## [Required action]
Below are records. Find each line in them that holds the word "zakona" and copy it.

----- The data -----

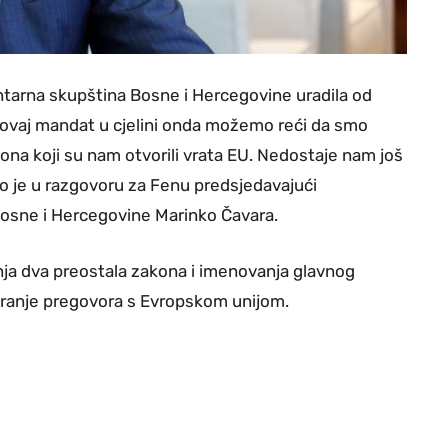
tarna skupština Bosne i Hercegovine uradila od
ovaj mandat u cjelini onda možemo reći da smo
zakona koji su nam otvorili vrata EU. Nedostaje nam još
o je u razgovoru za Fenu predsjedavajući
sne i Hercegovine Marinko Čavara.
nja dva preostala zakona i imenovanja glavnog
varanje pregovora s Evropskom unijom.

-----

## [Written response]
zakona koji su nam otvorili vrata EU. Nedostaje nam još
nja dva preostala zakona i imenovanja glavnog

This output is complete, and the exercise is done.